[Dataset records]

※ ※ ※

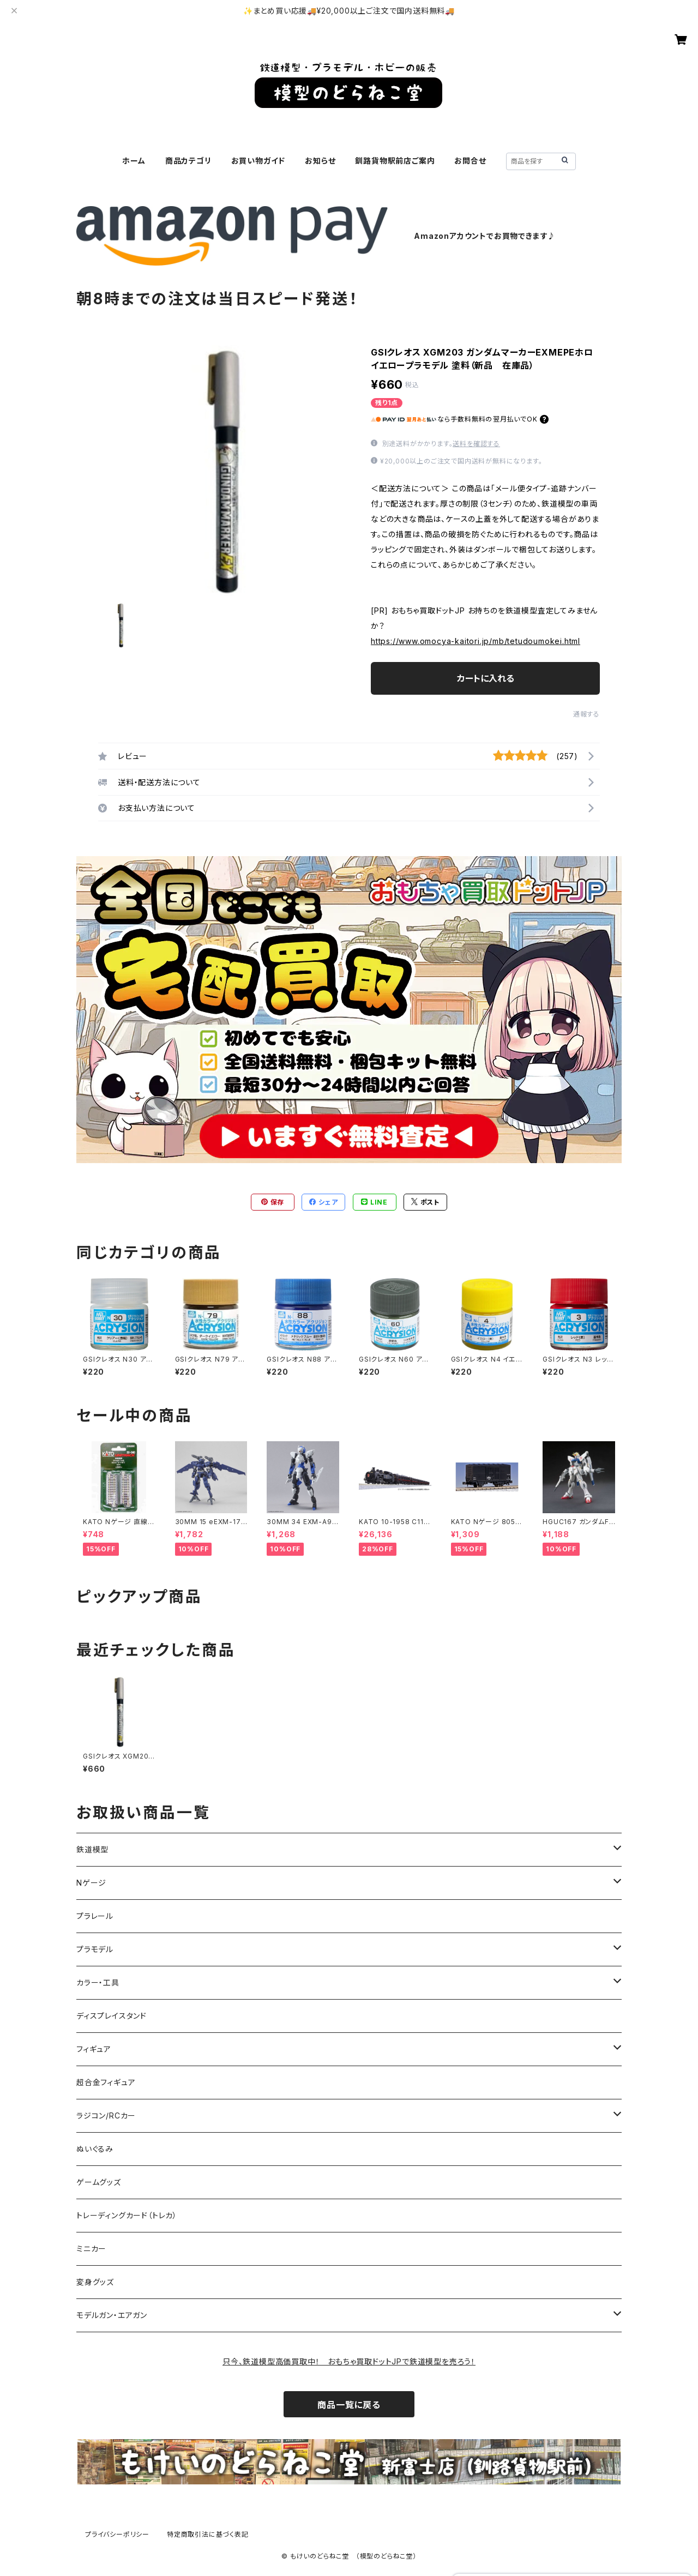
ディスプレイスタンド (111, 2015)
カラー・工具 (97, 1982)
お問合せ (470, 160)
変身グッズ (95, 2281)
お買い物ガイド (258, 160)
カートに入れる (485, 678)
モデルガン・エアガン (111, 2315)
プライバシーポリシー (117, 2534)
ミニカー (91, 2248)
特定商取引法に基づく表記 (208, 2534)
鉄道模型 (92, 1849)
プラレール (94, 1916)
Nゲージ (91, 1882)
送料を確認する (476, 444)
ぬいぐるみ (94, 2148)
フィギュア (93, 2049)
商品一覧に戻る (349, 2404)
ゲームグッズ (98, 2182)
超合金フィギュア (105, 2082)
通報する (586, 714)
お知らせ (320, 160)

※ ※ ※

WHAT YOU SHOULD DO ▸
Output the records verbatim, every one of them, and keep the pictures out.

RESULT ▸
ディスプレイスタンド (111, 2015)
カラー・工具 (97, 1982)
お問合せ (470, 160)
変身グッズ (95, 2281)
お買い物ガイド (258, 160)
カートに入れる (485, 678)
モデルガン・エアガン (111, 2315)
プライバシーポリシー (117, 2534)
ミニカー (91, 2248)
特定商取引法に基づく表記 (208, 2534)
鉄道模型 (92, 1849)
プラレール (94, 1916)
Nゲージ (91, 1882)
送料を確認する (476, 444)
ぬいぐるみ (94, 2148)
フィギュア (93, 2049)
商品一覧に戻る (349, 2404)
ゲームグッズ (98, 2182)
超合金フィギュア (105, 2082)
通報する (586, 714)
お知らせ (320, 160)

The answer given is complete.